Skip to 3 minutes and 35 secondsThis mode of action means that random mutations to specific binding proteins do not inhibit the action of teixobactin, as can occur between beta-lactams and their binding proteins. Though teixobactin still has many clinical trials to undertake in order to ensure it is safe for human consumption there are high hopes that it can soon be added to our antibacterial arsenal. With researchers from four different countries researching teixobactin and the European Union contributing £4.2 million towards a new study on bacteriophages (to treat infections on skin burn sites) there is a definitive shift towards expanding our knowledge and understanding of the microbial world.
New directions of antibiotics
In a world without antibiotics, transplant surgery becomes virtually impossible, pneumonia (once again) becomes a mass-killer, gonorrhea would be hard to treat and tuberculosis becomes incurable.

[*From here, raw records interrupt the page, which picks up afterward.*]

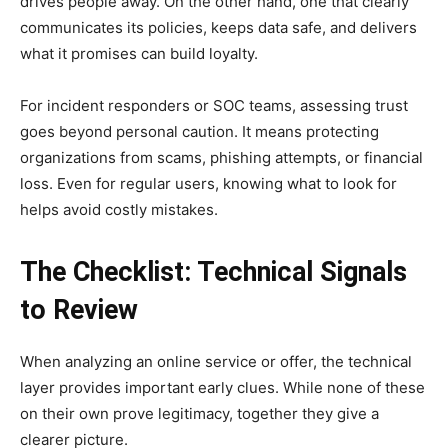
drives people away. On the other hand, one that clearly
communicates its policies, keeps data safe, and delivers
what it promises can build loyalty.
For incident responders or SOC teams, assessing trust
goes beyond personal caution. It means protecting
organizations from scams, phishing attempts, or financial
loss. Even for regular users, knowing what to look for
helps avoid costly mistakes.
The Checklist: Technical Signals
to Review
When analyzing an online service or offer, the technical
layer provides important early clues. While none of these
on their own prove legitimacy, together they give a
clearer picture.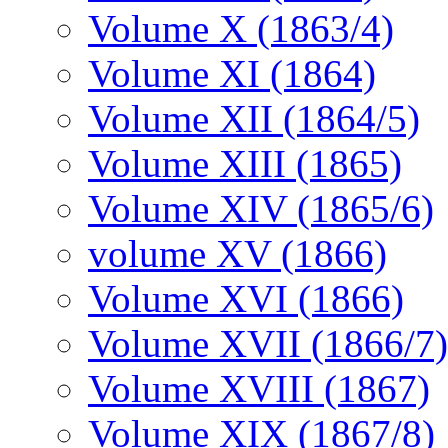
Volume X (1863/4)
Volume XI (1864)
Volume XII (1864/5)
Volume XIII (1865)
Volume XIV (1865/6)
volume XV (1866)
Volume XVI (1866)
Volume XVII (1866/7)
Volume XVIII (1867)
Volume XIX (1867/8)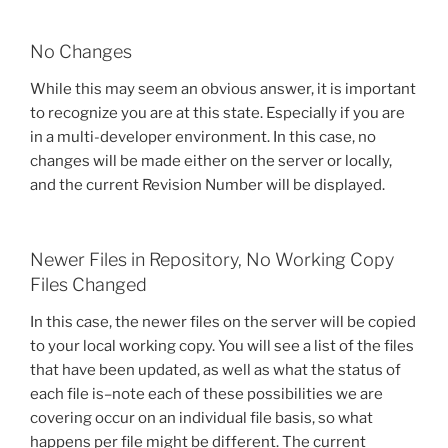
No Changes
While this may seem an obvious answer, it is important
to recognize you are at this state. Especially if you are
in a multi-developer environment. In this case, no
changes will be made either on the server or locally,
and the current Revision Number will be displayed.
Newer Files in Repository, No Working Copy
Files Changed
In this case, the newer files on the server will be copied
to your local working copy. You will see a list of the files
that have been updated, as well as what the status of
each file is–note each of these possibilities we are
covering occur on an individual file basis, so what
happens per file might be different. The current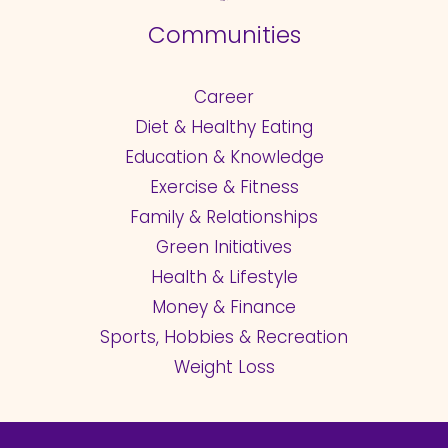
Communities
Career
Diet & Healthy Eating
Education & Knowledge
Exercise & Fitness
Family & Relationships
Green Initiatives
Health & Lifestyle
Money & Finance
Sports, Hobbies & Recreation
Weight Loss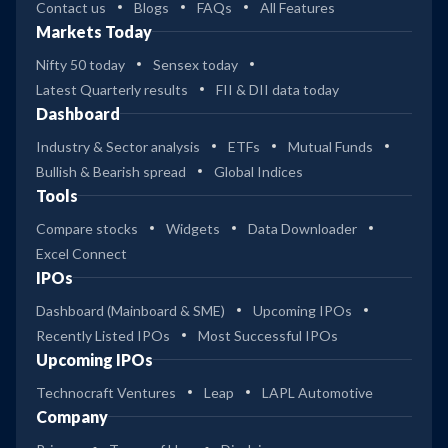
Contact us
Blogs
FAQs
All Features
Markets Today
Nifty 50 today
Sensex today
Latest Quarterly results
FII & DII data today
Dashboard
Industry & Sector analysis
ETFs
Mutual Funds
Bullish & Bearish spread
Global Indices
Tools
Compare stocks
Widgets
Data Downloader
Excel Connect
IPOs
Dashboard (Mainboard & SME)
Upcoming IPOs
Recently Listed IPOs
Most Successful IPOs
Upcoming IPOs
Technocraft Ventures
Leap
LAPL Automotive
Company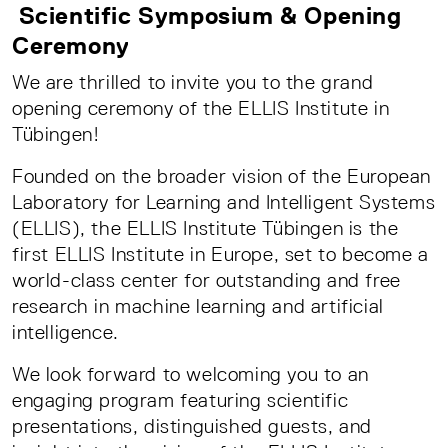
Scientific Symposium & Opening
Ceremony
We are thrilled to invite you to the grand
opening ceremony of the ELLIS Institute in
Tübingen!
Founded on the broader vision of the European
Laboratory for Learning and Intelligent Systems
(ELLIS), the ELLIS Institute Tübingen is the
first ELLIS Institute in Europe, set to become a
world-class center for outstanding and free
research in machine learning and artificial
intelligence.
We look forward to welcoming you to an
engaging program featuring scientific
presentations, distinguished guests, and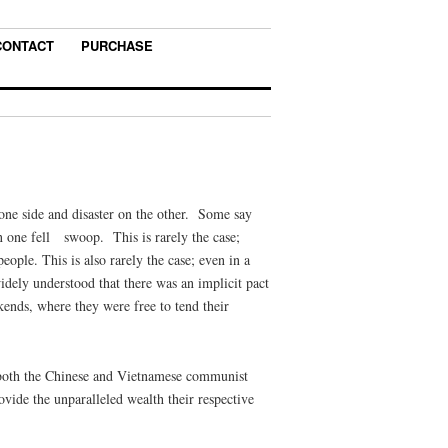
CONTACT
PURCHASE
 one side and disaster on the other. Some say
in one fell swoop. This is rarely the case;
ople. This is also rarely the case; even in a
dely understood that there was an implicit pact
ends, where they were free to tend their
at both the Chinese and Vietnamese communist
rovide the unparalleled wealth their respective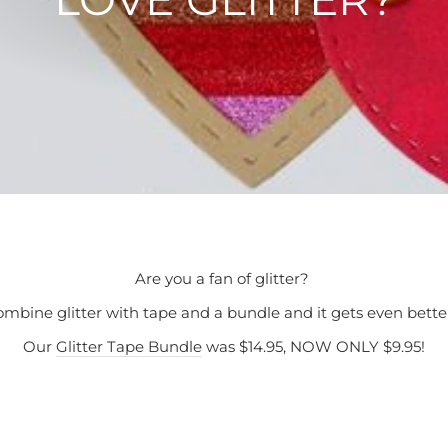
Are you a fan of glitter?
mbine glitter with tape and a bundle and it gets even bett
Our
Glitter Tape Bundle
was $14.95, NOW ONLY $9.95!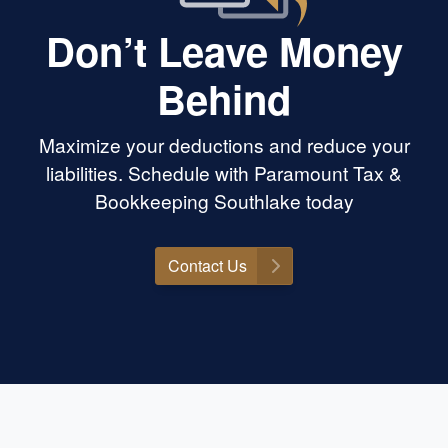
Don’t Leave Money
Behind
Maximize your deductions and reduce your
liabilities. Schedule with Paramount Tax &
Bookkeeping Southlake today
Contact Us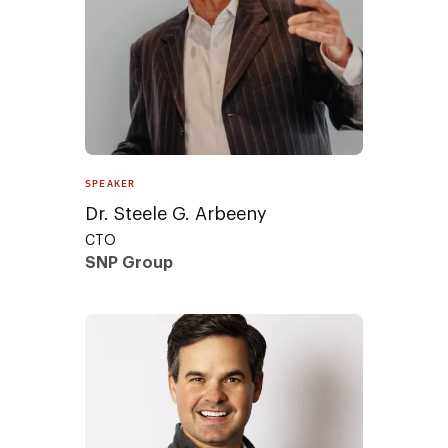
SPEAKER
Dr. Steele G. Arbeeny
CTO
SNP Group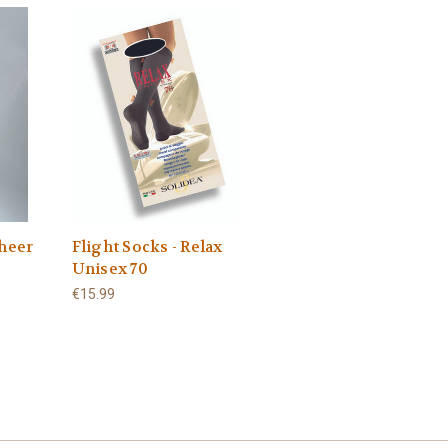
Sheer
Flight Socks - Relax
Unisex 70
€15.99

In 2014, the UK Government’s Review on Antimicrobial Resistance warned that failure to tackle drug-resistant infections could lead to at least 10 million extra deaths a year by 2050 and end up costing the global economy up to £70 trillion.
With the world’s cabinet of useful antibiotics almost bare, we have seen that researchers are rushing to discover replacements using natural resources. Some researchers are trying to mine the untapped potential of soil bacteria, devising new kinds of growth chambers that might allow unstudied species to thrive in the lab. Others are genetically engineering microbes to produce novel compounds that could be useful for making medicines. Still others are scavenging the native antibiotics in ocean life, fungi and insects.
Until we have replacements, it is important to keep bacteria at bay. Hygiene is an obvious weapon. Better cleaning, hand gels and stern warnings to staff and public alike have helped reduce infection rates in hospitals.
There is also a real need to conserve those antibiotics we have, including those used in livestock and fish farming (veterinary use of antibiotics outstrips human use globally). Human health may be at risk from antibiotic resistant infections being passed on via the food chain, from direct contact with infected animals and from farm waste. For example, biologists at York have found that only trace concentrations of antibiotic, such as those found in sewage outfalls, are enough to enable bacteria to keep antibiotic resistance. In the USA more than 70% of antibiotics that are medically important for humans are used in animals.
The finite lifetime of our current arsenal of antibiotics has been likened to the world’s finite reserves of oil. With the problems of energy usage, carbon trading was introduced to try to conserve oil and also reduce its pollutant effects. If such a worldwide tax was introduced for antibiotics the proceeds could fund future research and development.
But should we tax life-saving medicines, especially in poor countries?
Globally, should we reduce antibiotic use in food production, in livestock and fish, and introduce restrictions on the use of antibiotics in these animals that are important for humans?